An enduring impression is the clarity of the singing lines, whatever the dynamic levels and textural densities, and achieved here without any self-consciously “mannered” or exaggerated effect of the kind that I recently experienced on a much-vaunted recording (and quickly grew tired of). A couple of examples must suffice: – “And He shall purify” became a veritable rivulet of tinkling, chattering sounds all in perfect accord with one another (and with the instrumental accompaniments), whereas in another part of the work the combatative “Let us break their bonds asunder” sounded like a veritable fusillade of stinging notes, precisely aimed for maximum impact!  Later, the darkly sinister undertones of  “Since by man came death” were given more-than-usually dramatic treatment, with certain of the opening notes scarily accented, heightening the unease and sorrow associated with the dying of light and life, giving the passage a “from fear to hope” slant additional to the usual “darkness to light” progression, culminating in the joyously energetic “by man came also the resurrection”, impactful and liberating!
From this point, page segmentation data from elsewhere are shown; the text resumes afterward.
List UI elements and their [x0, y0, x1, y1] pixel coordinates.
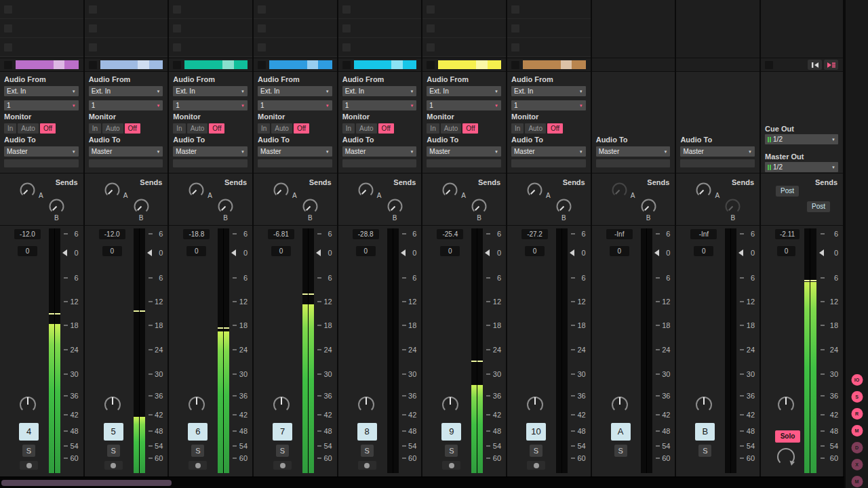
- output-channel-select[interactable]: [680, 159, 755, 167]
- solo-button[interactable]: S: [445, 445, 458, 457]
- send-a-knob[interactable]: [526, 181, 544, 199]
- monitor-auto-button[interactable]: Auto: [441, 123, 462, 134]
- clip-stop-button[interactable]: [4, 61, 12, 69]
- peak-level-display[interactable]: -28.8: [353, 229, 379, 239]
- send-a-knob[interactable]: [272, 181, 290, 199]
- section-toggle-m[interactable]: M: [851, 425, 863, 436]
- peak-level-display[interactable]: -18.8: [183, 229, 210, 239]
- pan-knob[interactable]: [102, 394, 123, 415]
- pan-knob[interactable]: [18, 394, 38, 415]
- audio-to-select[interactable]: Master ▼: [680, 146, 755, 157]
- audio-to-select[interactable]: Master ▼: [596, 146, 671, 157]
- clip-stop-button[interactable]: [511, 61, 519, 69]
- monitor-auto-button[interactable]: Auto: [18, 123, 39, 134]
- monitor-in-button[interactable]: In: [427, 123, 439, 134]
- send-a-knob[interactable]: [103, 181, 121, 199]
- clip-stop-button[interactable]: [765, 61, 773, 69]
- monitor-in-button[interactable]: In: [4, 123, 16, 134]
- solo-button[interactable]: S: [698, 445, 711, 457]
- track-activator-button[interactable]: B: [695, 423, 715, 441]
- arm-button[interactable]: [364, 463, 370, 468]
- volume-fader-marker[interactable]: [819, 249, 824, 256]
- track-color-strip[interactable]: [100, 60, 163, 69]
- volume-display[interactable]: 0: [610, 246, 629, 256]
- output-channel-select[interactable]: [258, 159, 332, 167]
- monitor-auto-button[interactable]: Auto: [525, 123, 546, 134]
- arm-button[interactable]: [449, 463, 454, 468]
- section-toggle-r[interactable]: R: [851, 408, 863, 420]
- volume-fader-marker[interactable]: [147, 249, 152, 256]
- clip-slot[interactable]: [254, 0, 337, 19]
- track-activator-button[interactable]: 10: [526, 423, 546, 441]
- volume-display[interactable]: 0: [525, 246, 545, 256]
- audio-from-select[interactable]: Ext. In ▼: [4, 86, 79, 96]
- output-channel-select[interactable]: [511, 159, 586, 167]
- monitor-in-button[interactable]: In: [511, 123, 524, 134]
- master-out-select[interactable]: 1/2 ▼: [765, 162, 838, 172]
- solo-button[interactable]: S: [614, 445, 627, 457]
- input-channel-select[interactable]: 1 ▼: [173, 100, 248, 110]
- volume-fader-marker[interactable]: [738, 249, 743, 256]
- send-b-knob[interactable]: [724, 197, 742, 216]
- send-b-knob[interactable]: [132, 197, 151, 216]
- track-activator-button[interactable]: 4: [19, 423, 39, 441]
- monitor-off-button[interactable]: Off: [209, 123, 224, 134]
- volume-display[interactable]: 0: [694, 246, 713, 256]
- arm-button[interactable]: [534, 463, 539, 468]
- volume-fader-marker[interactable]: [485, 249, 490, 256]
- clip-slot[interactable]: [169, 38, 252, 57]
- track-color-strip[interactable]: [16, 60, 79, 69]
- solo-button[interactable]: S: [22, 445, 35, 457]
- pan-knob[interactable]: [356, 394, 376, 415]
- send-b-knob[interactable]: [470, 197, 488, 216]
- audio-from-select[interactable]: Ext. In ▼: [173, 86, 248, 96]
- peak-level-display[interactable]: -12.0: [14, 229, 41, 239]
- send-b-knob[interactable]: [555, 197, 573, 216]
- input-channel-select[interactable]: 1 ▼: [427, 100, 501, 110]
- pan-knob[interactable]: [440, 394, 460, 415]
- solo-button[interactable]: S: [107, 445, 120, 457]
- track-activator-button[interactable]: 5: [104, 423, 123, 441]
- clip-slot[interactable]: [169, 19, 252, 38]
- arm-button[interactable]: [195, 463, 201, 468]
- clip-slot[interactable]: [0, 0, 83, 19]
- audio-to-select[interactable]: Master ▼: [427, 146, 501, 157]
- send-a-knob[interactable]: [357, 181, 375, 199]
- clip-slot[interactable]: [85, 0, 168, 19]
- pan-knob[interactable]: [610, 394, 630, 415]
- output-channel-select[interactable]: [342, 159, 417, 167]
- audio-from-select[interactable]: Ext. In ▼: [342, 86, 417, 96]
- audio-from-select[interactable]: Ext. In ▼: [89, 86, 163, 96]
- volume-display[interactable]: 0: [440, 246, 460, 256]
- clip-slot[interactable]: [0, 38, 83, 57]
- track-activator-button[interactable]: 7: [273, 423, 292, 441]
- monitor-in-button[interactable]: In: [258, 123, 270, 134]
- audio-from-select[interactable]: Ext. In ▼: [427, 86, 501, 96]
- input-channel-select[interactable]: 1 ▼: [511, 100, 586, 110]
- clip-slot[interactable]: [422, 38, 506, 57]
- clip-slot[interactable]: [338, 19, 422, 38]
- section-toggle-s[interactable]: S: [851, 391, 863, 403]
- track-color-strip[interactable]: [354, 60, 417, 69]
- volume-display[interactable]: 0: [102, 246, 122, 256]
- peak-level-display[interactable]: -6.81: [268, 229, 294, 239]
- clip-stop-button[interactable]: [427, 61, 435, 69]
- send-b-knob[interactable]: [386, 197, 404, 216]
- send-a-pre-post-toggle[interactable]: Post: [776, 186, 799, 197]
- track-activator-button[interactable]: 6: [188, 423, 208, 441]
- monitor-auto-button[interactable]: Auto: [356, 123, 377, 134]
- section-toggle-m[interactable]: M: [851, 476, 863, 487]
- send-b-knob[interactable]: [639, 197, 658, 216]
- peak-level-display[interactable]: -Inf: [606, 229, 633, 239]
- send-b-knob[interactable]: [301, 197, 319, 216]
- track-color-strip[interactable]: [184, 60, 248, 69]
- peak-level-display[interactable]: -27.2: [521, 229, 548, 239]
- audio-from-select[interactable]: Ext. In ▼: [511, 86, 586, 96]
- monitor-off-button[interactable]: Off: [547, 123, 563, 134]
- section-toggle-d[interactable]: D: [851, 442, 863, 453]
- peak-level-display[interactable]: -2.11: [775, 229, 800, 239]
- peak-level-display[interactable]: -Inf: [690, 229, 717, 239]
- monitor-in-button[interactable]: In: [173, 123, 185, 134]
- audio-to-select[interactable]: Master ▼: [258, 146, 332, 157]
- monitor-auto-button[interactable]: Auto: [102, 123, 123, 134]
All of this was presided over by Gemma New, whose New Zealand visit to make her NZSO conducting debut was extended by the privations of Covid-19 to be able to include two further concerts including this one, in which she substituted for British conductor Thomas Blunt, unable to travel to New Zealand to conduct “Messiah” as scheduled. It’s been our great good luck that the concert has been able to happen at all, but to have someone of the obvious talent of New, described as a “rising star in the conducting firmament”, to take over on such an occasion has been an extraordinary kind of “windfall”. And then, to have witnessed such a remarkable re-thinking of an established classic by an up-and-coming conductor (who just happens to be a New Zealander) is a circumstance that has, I suspect, the potential to enter the realm of legend for all present. Everything seemed to come together for the performance to make it distinctive – and I can forsee people in years to come discussing NZSO “Messiah” performances and hearkening back to 2020 with the words, “Ah, you should have been there when Gemma New took over at short notice for “Messiah” during that first “Covid” year, and brought us all to our feet, firstly to JOIN IN with the “Halleluiah” Chorus, and then at the end, OFF OUR OWN BAT we did, to acclaim her and the other musicians, for a performance for the ages! Cheering at the end? I can hear it yet!”